(One of a series of weekday posts on the life of Winston S. Churchill.)
Actor Robert Hardy, who memorably played Churchill in The Wilderness Years and War and Remembrance, recalled:
I was filming for the historical contributions to the series for television, "War and Remembrance," and on this day we were to shoot scenes around the meeting of Franklin D. Roosevelt and WSC aboard the British warship Duke of York. That ship, like so much of our past, has long been broken up, so the mighty USS New Jersey, a battleship of the same vintage, stood in for her, loaned by the U.S. Navy to the film company.It’s an interesting recollection ending with an amusing anecdote.
My make-up for WSC took anything up to five hours.
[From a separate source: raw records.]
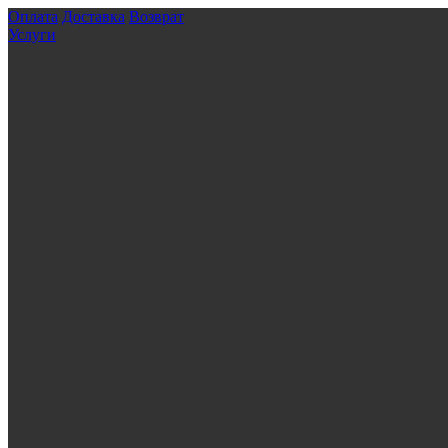
Оплата
Доставка
Возврат
Услуги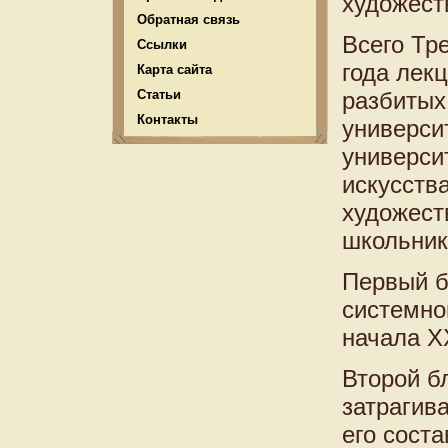
художест
Обратная связь
Всего Тр
Ссылки
года лек
Карта сайта
Статьи
разбитых
Контакты
универси
универси
искусств
художест
школьник
Первый б
системно
начала X
Второй б
затрагив
его сост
It was marvelously done and once finished, perfectly comfortable, though the ordeal of such a long operation, so intimately interfering with one's concentration and relaxation, is pretty taxing. But it was done, and I was carefully padded to represent WSC's rather nobler embonpoint than my own, and then dressed in an authentic reefer jacket with Trinity House buttons and cap, and given a large cigar to put into my reconstituted face. (I have seen the stills and the makeup achievement is remarkable.)
I was ready to go, and the call came, and I was escorted to the gangway of the great ship, at the top of which stood a small party of U.S. Navy people; genuine people, not actors. A lieutenant stepped forward, saluted smartly and said "Well. sir! No need to ask who you are! Welcome aboard, Mr. Roosevelt!"
A word of caution: I’m fairly sure Hardy is wrong about Churchill and Roosevelt meeting aboard HMS Duke of York. In Dec. 1941, Churchill and some of his chief war planners sailed for America on board Duke of York. They arrived off Hampton Roads, Virginia on Dec. 22. Churchill then flew on to Washington’s National Airport (now Reagan) where Roosevelt met him. (See Conrad Black, Franklin Delano Roosevelt: Champion of Freedom. (p. 703)
Other than the Dec. 1941 crossing, I’m not aware of Churchill ever sailing on Duke of York. He returned to England in early 1942 by what in those days was called “a flying boat.”